-- What is needed --
Take the material below and reproduce, word for word, only the lines from the line with "Sorting the residues" through the line with "στο κατάστημα μεγάλη".

-- Listed records --

※

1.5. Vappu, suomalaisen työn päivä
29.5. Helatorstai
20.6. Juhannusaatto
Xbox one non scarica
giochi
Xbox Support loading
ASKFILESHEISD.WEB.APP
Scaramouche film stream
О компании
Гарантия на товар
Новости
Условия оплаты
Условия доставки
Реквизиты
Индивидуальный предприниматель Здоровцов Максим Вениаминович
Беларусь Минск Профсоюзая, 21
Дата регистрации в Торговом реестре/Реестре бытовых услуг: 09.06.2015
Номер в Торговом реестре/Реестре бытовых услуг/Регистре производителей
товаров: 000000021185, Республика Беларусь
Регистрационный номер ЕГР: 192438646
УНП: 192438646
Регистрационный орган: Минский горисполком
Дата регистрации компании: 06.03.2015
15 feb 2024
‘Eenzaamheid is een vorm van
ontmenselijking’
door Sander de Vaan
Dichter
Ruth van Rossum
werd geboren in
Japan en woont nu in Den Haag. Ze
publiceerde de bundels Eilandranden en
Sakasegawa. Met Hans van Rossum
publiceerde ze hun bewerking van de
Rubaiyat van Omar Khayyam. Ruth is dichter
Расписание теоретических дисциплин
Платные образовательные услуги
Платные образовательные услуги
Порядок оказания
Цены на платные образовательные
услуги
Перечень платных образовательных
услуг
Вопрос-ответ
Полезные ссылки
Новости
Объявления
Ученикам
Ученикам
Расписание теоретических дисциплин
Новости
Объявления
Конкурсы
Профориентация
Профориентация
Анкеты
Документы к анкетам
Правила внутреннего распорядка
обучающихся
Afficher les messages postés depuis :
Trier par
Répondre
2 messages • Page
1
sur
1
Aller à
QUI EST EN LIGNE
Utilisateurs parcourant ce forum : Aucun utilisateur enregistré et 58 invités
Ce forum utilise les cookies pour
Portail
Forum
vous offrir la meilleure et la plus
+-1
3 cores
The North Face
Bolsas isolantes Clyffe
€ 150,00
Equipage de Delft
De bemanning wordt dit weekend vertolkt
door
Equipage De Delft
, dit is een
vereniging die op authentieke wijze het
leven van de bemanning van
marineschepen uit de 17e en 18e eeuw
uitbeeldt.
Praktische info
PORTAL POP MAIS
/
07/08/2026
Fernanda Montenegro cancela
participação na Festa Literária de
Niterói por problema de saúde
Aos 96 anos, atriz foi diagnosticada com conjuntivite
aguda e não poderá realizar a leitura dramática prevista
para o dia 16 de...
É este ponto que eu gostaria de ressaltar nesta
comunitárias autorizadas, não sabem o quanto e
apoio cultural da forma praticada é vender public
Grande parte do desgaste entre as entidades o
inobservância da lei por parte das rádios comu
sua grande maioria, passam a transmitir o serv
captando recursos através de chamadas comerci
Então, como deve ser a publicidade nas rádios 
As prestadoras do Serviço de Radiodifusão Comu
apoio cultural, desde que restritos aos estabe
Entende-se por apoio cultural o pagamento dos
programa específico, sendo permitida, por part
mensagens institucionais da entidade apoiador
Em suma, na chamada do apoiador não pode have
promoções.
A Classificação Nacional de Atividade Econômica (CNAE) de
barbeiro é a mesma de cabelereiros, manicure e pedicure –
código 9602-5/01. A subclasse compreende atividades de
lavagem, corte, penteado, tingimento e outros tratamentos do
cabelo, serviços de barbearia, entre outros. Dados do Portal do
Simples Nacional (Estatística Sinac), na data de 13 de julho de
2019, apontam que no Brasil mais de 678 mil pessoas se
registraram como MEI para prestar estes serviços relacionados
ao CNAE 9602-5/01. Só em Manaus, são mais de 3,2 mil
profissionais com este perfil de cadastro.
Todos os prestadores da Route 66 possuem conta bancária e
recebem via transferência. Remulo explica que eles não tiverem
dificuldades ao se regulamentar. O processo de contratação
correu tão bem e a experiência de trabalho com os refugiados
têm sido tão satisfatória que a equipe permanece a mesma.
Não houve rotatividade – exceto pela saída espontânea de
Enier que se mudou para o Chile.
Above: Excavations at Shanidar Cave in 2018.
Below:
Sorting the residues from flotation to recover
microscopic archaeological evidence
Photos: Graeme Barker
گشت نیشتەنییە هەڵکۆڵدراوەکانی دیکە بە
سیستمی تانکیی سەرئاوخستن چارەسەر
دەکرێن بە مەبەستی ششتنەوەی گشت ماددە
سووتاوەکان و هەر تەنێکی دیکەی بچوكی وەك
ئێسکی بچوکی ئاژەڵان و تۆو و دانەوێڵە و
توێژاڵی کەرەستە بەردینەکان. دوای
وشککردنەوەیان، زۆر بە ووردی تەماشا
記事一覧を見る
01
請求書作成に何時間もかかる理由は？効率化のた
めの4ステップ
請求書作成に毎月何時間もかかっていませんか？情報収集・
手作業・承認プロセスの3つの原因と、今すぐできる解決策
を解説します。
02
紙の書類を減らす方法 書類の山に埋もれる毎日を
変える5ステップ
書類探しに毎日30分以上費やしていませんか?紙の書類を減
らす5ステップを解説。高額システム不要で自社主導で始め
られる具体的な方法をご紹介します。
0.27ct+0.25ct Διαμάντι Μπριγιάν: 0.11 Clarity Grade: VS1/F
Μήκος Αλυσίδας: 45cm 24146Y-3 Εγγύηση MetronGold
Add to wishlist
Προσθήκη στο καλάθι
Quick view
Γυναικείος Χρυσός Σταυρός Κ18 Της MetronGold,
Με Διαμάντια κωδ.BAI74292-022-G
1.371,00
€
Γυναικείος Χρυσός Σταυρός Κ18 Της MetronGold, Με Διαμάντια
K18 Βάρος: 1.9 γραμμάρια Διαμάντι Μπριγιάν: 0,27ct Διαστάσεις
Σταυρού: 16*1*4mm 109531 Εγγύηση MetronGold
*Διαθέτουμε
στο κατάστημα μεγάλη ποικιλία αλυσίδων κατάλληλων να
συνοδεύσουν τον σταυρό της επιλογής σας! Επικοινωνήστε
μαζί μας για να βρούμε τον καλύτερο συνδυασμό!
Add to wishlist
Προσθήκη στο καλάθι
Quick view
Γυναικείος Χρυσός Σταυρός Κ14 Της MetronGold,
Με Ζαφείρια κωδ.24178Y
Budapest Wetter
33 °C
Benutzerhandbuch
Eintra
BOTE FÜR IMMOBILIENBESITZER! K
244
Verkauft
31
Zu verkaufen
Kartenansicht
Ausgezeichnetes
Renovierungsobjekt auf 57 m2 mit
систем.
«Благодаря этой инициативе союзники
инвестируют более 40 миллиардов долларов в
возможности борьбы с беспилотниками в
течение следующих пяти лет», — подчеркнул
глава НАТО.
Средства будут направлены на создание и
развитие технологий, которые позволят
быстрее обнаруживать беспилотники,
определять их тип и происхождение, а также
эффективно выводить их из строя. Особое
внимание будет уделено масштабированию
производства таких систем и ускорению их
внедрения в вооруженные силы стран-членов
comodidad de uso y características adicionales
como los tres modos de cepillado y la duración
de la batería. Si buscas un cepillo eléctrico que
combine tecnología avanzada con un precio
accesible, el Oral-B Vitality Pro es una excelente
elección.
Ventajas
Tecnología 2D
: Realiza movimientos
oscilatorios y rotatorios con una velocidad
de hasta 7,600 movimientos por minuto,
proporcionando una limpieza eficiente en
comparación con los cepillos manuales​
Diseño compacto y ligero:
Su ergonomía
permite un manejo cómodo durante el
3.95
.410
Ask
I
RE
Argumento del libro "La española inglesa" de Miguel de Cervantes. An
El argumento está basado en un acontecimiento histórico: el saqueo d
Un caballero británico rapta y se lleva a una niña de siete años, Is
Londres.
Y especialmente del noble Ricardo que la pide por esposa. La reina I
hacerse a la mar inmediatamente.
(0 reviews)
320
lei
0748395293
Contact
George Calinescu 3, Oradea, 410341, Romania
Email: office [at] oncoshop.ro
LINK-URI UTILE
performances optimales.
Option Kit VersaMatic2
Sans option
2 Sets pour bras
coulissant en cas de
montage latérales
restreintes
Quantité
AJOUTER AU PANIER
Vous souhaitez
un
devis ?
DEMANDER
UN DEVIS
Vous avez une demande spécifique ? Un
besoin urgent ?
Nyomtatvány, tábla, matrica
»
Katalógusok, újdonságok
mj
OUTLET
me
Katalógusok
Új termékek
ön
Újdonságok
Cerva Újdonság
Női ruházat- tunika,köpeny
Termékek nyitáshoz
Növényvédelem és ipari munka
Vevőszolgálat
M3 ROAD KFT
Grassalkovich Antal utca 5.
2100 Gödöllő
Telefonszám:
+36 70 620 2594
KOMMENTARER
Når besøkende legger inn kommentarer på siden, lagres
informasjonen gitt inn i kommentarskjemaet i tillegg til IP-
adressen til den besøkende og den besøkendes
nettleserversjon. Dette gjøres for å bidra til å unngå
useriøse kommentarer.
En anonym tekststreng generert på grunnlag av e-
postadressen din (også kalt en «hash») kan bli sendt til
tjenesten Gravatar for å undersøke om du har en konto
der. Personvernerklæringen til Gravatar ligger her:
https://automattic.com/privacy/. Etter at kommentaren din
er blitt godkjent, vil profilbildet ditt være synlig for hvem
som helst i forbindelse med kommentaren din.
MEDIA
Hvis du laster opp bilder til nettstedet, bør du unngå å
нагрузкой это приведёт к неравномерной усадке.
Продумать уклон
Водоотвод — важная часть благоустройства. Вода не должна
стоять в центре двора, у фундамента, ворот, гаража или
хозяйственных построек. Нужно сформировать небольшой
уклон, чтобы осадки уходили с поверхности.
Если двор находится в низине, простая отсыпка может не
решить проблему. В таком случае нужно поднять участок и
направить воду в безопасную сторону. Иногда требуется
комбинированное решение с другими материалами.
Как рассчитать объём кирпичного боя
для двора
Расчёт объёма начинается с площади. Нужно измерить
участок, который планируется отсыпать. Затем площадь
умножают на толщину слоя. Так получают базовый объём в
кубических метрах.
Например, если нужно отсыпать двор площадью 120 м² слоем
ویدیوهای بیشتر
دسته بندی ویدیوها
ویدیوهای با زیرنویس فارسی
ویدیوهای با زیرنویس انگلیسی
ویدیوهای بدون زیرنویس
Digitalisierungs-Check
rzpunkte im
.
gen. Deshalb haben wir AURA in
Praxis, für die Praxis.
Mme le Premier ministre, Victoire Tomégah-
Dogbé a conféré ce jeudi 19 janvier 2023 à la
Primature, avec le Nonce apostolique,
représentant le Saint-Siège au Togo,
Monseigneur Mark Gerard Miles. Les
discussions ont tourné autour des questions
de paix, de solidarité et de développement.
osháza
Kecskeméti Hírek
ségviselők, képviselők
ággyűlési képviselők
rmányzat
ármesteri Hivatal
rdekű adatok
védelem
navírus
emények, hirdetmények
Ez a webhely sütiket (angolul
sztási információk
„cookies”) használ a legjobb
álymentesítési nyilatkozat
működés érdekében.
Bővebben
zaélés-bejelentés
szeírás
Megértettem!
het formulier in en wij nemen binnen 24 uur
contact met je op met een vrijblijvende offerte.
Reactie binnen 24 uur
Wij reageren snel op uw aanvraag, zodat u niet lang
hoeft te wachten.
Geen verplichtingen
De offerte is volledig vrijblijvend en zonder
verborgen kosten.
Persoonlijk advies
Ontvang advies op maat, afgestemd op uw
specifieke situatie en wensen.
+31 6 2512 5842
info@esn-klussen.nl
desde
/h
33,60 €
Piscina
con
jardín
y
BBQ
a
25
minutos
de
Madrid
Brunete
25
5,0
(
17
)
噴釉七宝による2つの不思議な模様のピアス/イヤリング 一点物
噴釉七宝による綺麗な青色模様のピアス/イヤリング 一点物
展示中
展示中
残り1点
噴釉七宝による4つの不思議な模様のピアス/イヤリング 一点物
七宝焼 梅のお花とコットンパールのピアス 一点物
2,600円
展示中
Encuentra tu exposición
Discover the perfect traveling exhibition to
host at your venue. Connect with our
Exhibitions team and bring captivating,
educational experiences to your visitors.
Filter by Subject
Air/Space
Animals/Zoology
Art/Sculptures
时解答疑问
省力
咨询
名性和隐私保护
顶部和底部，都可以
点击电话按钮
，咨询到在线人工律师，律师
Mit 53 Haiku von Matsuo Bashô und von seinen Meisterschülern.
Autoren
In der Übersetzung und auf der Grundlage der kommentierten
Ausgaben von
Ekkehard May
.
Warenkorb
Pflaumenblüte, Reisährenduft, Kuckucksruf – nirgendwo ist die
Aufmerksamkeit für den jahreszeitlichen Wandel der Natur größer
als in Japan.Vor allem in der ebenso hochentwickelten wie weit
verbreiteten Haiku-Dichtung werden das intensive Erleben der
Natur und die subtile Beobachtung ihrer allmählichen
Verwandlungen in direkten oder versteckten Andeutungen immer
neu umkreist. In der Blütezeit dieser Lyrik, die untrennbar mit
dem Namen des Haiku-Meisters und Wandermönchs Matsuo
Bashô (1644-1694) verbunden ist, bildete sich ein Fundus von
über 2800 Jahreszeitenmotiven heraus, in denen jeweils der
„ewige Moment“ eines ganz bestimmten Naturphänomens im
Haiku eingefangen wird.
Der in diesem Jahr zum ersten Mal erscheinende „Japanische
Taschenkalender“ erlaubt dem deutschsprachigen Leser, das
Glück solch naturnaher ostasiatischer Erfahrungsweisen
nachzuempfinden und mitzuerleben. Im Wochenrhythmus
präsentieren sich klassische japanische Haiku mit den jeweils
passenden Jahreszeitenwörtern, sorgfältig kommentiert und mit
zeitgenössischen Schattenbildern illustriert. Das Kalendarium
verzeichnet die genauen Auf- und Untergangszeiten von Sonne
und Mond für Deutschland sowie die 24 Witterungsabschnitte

※

-- Exercise solution --
Sorting the residues from flotation to recover
microscopic archaeological evidence
Photos: Graeme Barker
گشت نیشتەنییە هەڵکۆڵدراوەکانی دیکە بە
سیستمی تانکیی سەرئاوخستن چارەسەر
دەکرێن بە مەبەستی ششتنەوەی گشت ماددە
سووتاوەکان و هەر تەنێکی دیکەی بچوكی وەك
ئێسکی بچوکی ئاژەڵان و تۆو و دانەوێڵە و
توێژاڵی کەرەستە بەردینەکان. دوای
وشککردنەوەیان، زۆر بە ووردی تەماشا
記事一覧を見る
01
請求書作成に何時間もかかる理由は？効率化のた
めの4ステップ
請求書作成に毎月何時間もかかっていませんか？情報収集・
手作業・承認プロセスの3つの原因と、今すぐできる解決策
を解説します。
02
紙の書類を減らす方法 書類の山に埋もれる毎日を
変える5ステップ
書類探しに毎日30分以上費やしていませんか?紙の書類を減
らす5ステップを解説。高額システム不要で自社主導で始め
られる具体的な方法をご紹介します。
0.27ct+0.25ct Διαμάντι Μπριγιάν: 0.11 Clarity Grade: VS1/F
Μήκος Αλυσίδας: 45cm 24146Y-3 Εγγύηση MetronGold
Add to wishlist
Προσθήκη στο καλάθι
Quick view
Γυναικείος Χρυσός Σταυρός Κ18 Της MetronGold,
Με Διαμάντια κωδ.BAI74292-022-G
1.371,00
€
Γυναικείος Χρυσός Σταυρός Κ18 Της MetronGold, Με Διαμάντια
K18 Βάρος: 1.9 γραμμάρια Διαμάντι Μπριγιάν: 0,27ct Διαστάσεις
Σταυρού: 16*1*4mm 109531 Εγγύηση MetronGold
*Διαθέτουμε
στο κατάστημα μεγάλη ποικιλία αλυσίδων κατάλληλων να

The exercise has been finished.